For example, the training data may be training data generated at least in part during operation of the field device. Alternatively or additionally, the training data may be training data generated at least in part outside the measurement system in which it is used, for example, training data generated in a plurality of measurement systems in the same or different applications. The training data may also include input data that detects and/or characterizes the deviation, wherein the input data is based, for example, on a manual evaluation of the cause of the measurability of the measurement result during maintenance of a field device. For example, the input data may also or alternatively include instructions to be used by the algorithm for learning. The input data may, for example, originate from a technician.
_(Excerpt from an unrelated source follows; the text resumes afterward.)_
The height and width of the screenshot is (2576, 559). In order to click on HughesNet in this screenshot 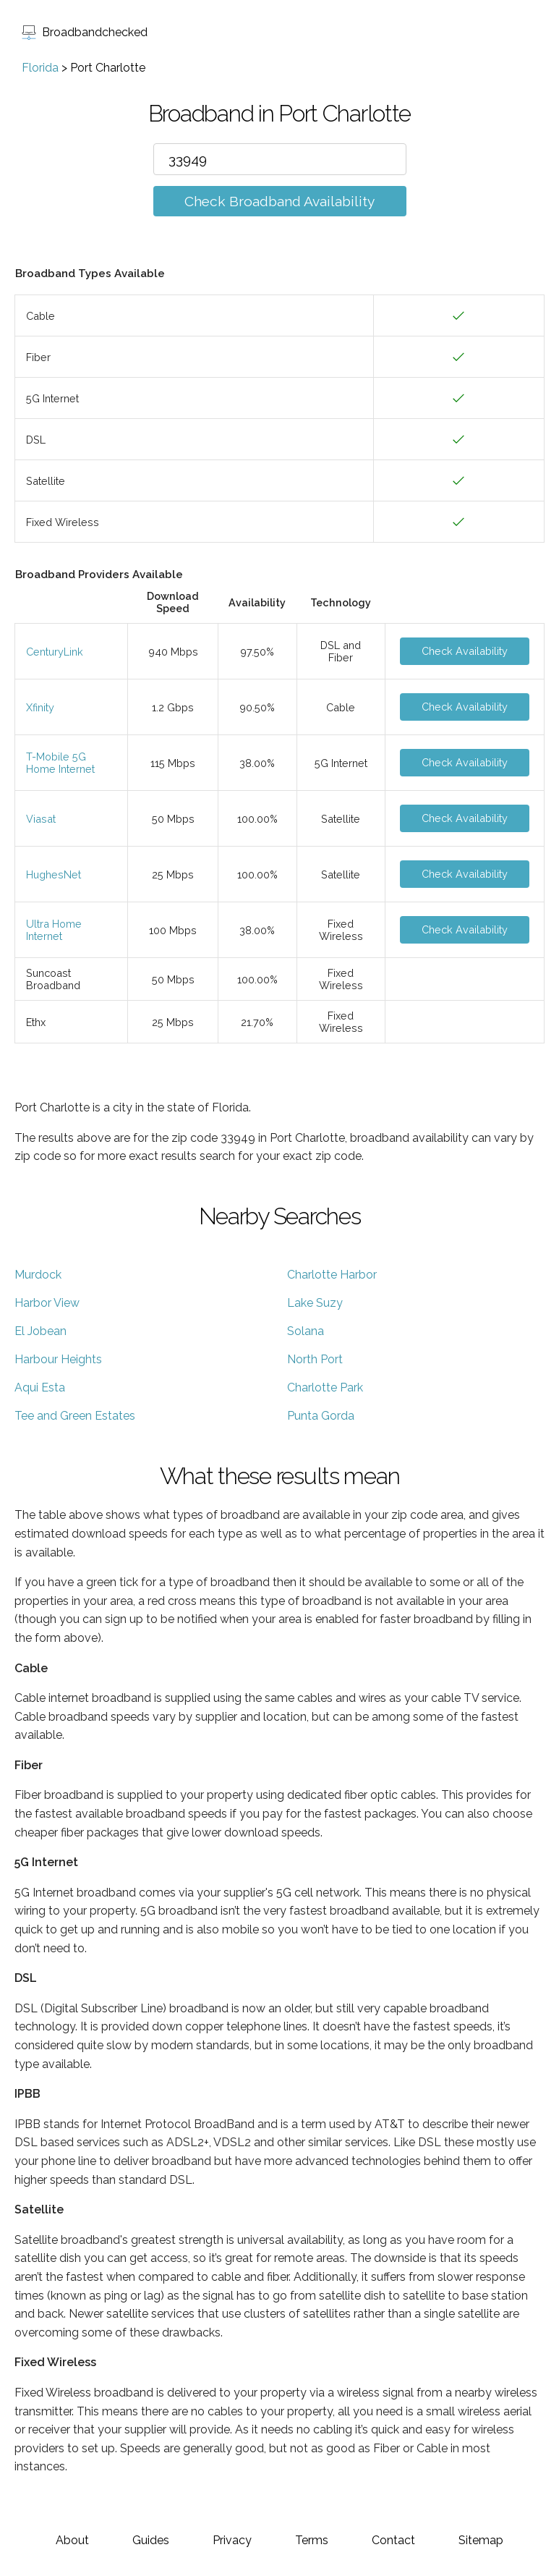, I will do `click(53, 874)`.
The term "process automation in an industrial environment" can be understood as a subfield of technology that includes measures for operating machines and systems without human intervention. One goal of process automation is to automate the interaction of individual components of a plant in the chemical, food, pharmaceutical, petroleum, paper, cement, shipping, or mining industries. A variety of sensors can be used for this purpose, which are specially adapted to the specific requirements of the process industry, such as mechanical stability, insensitivity to contamination, extreme temperatures, and extreme pressures. The measured values from these sensors are usually transmitted to a control room, where process parameters such as fill level, limit level, flow, pressure, or density can be monitored and settings for the entire plant can be changed manually or automatically.
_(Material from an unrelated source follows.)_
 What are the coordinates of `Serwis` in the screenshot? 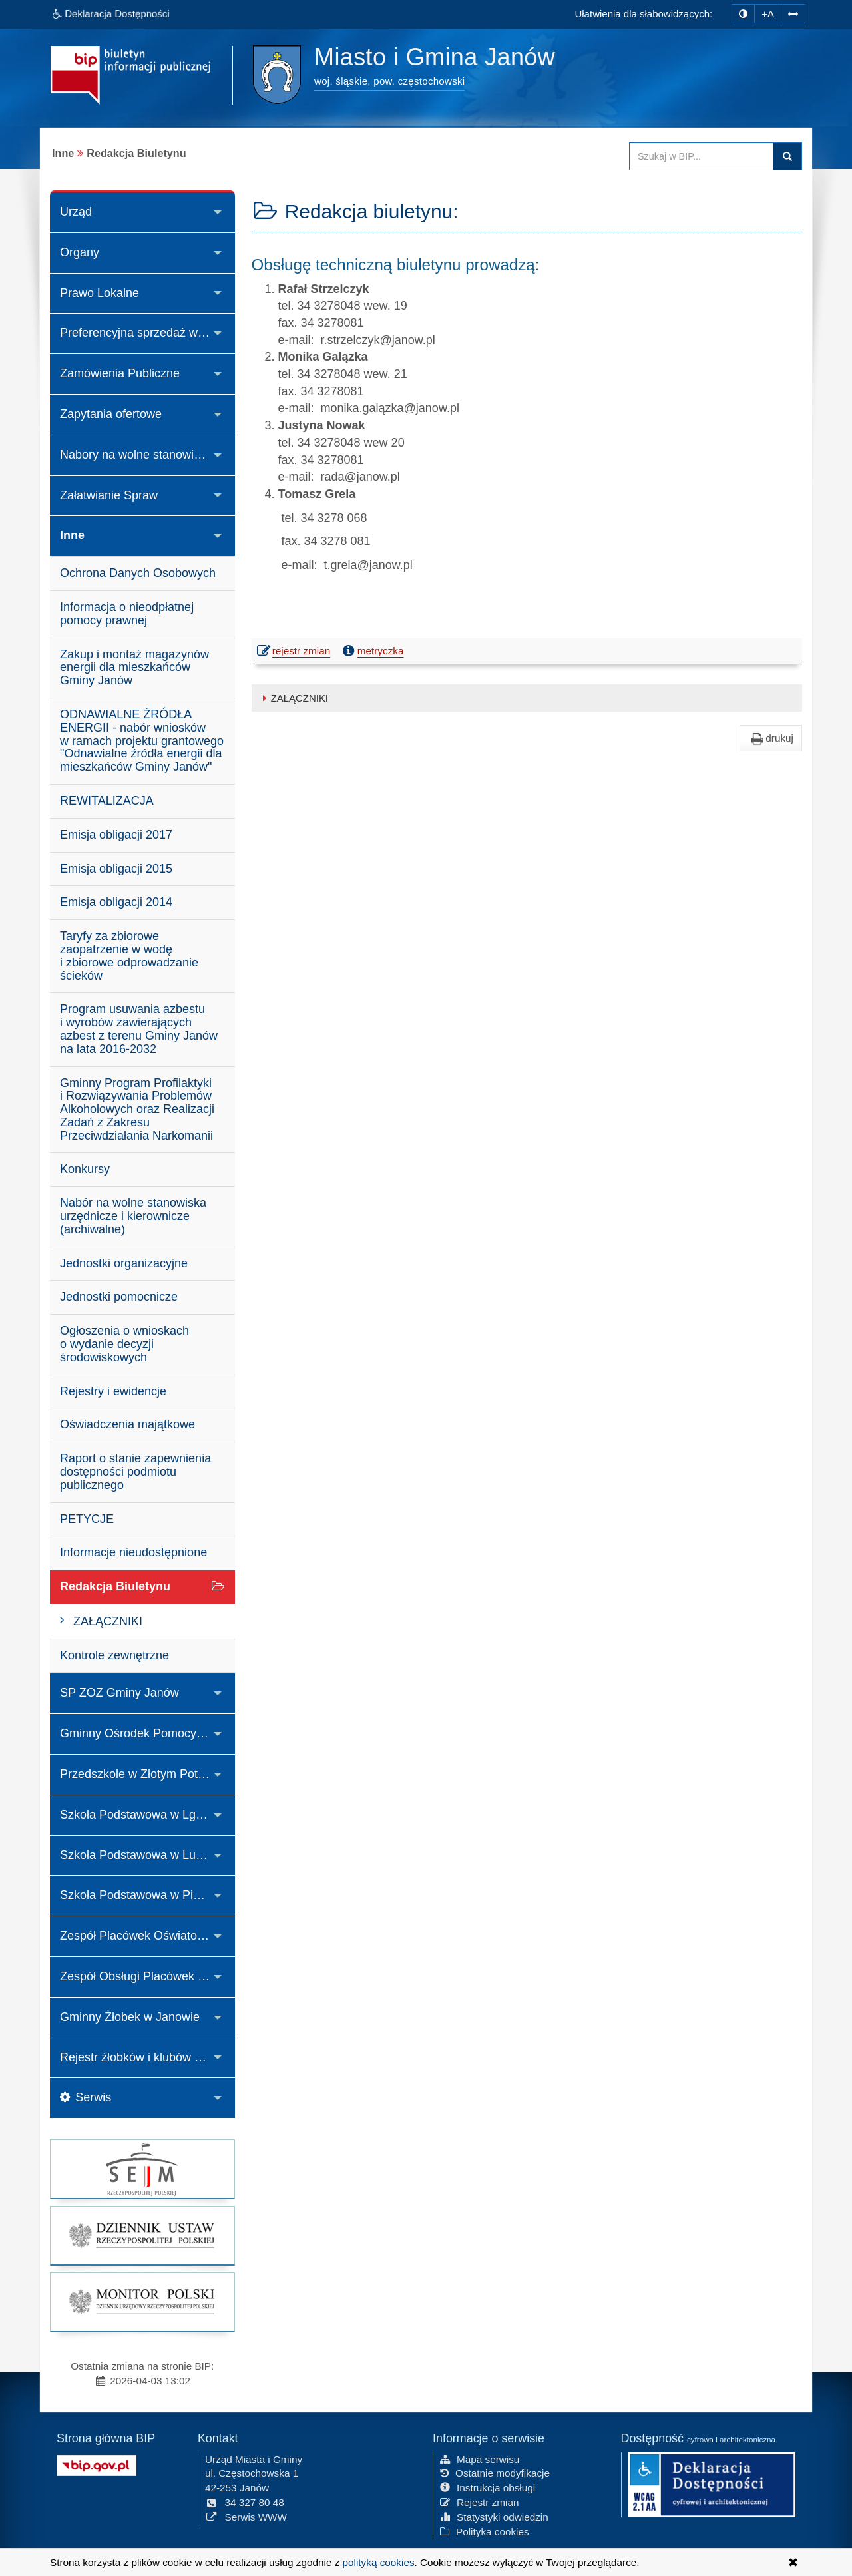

One sub-area of process automation in the industrial environment concerns the logistics automation of plants and the logistics automation of supply chains. With the help of distance and angle sensors, processes within or outside a building or within a single logistics facility are automated in the field of logistics automation. Typical applications include logistics automation systems for baggage and cargo handling at airports, traffic monitoring (toll systems), retail, parcel distribution, and building security (access control). What the examples listed above have in common is that presence detection in combination with accurate measurement of the size and position of an object is required by the respective application. For this purpose, sensors based on optical measurement methods using lasers, LEDs, 2D cameras, or 3D cameras that detect distances using the time-of-flight (ToF) principle can be used.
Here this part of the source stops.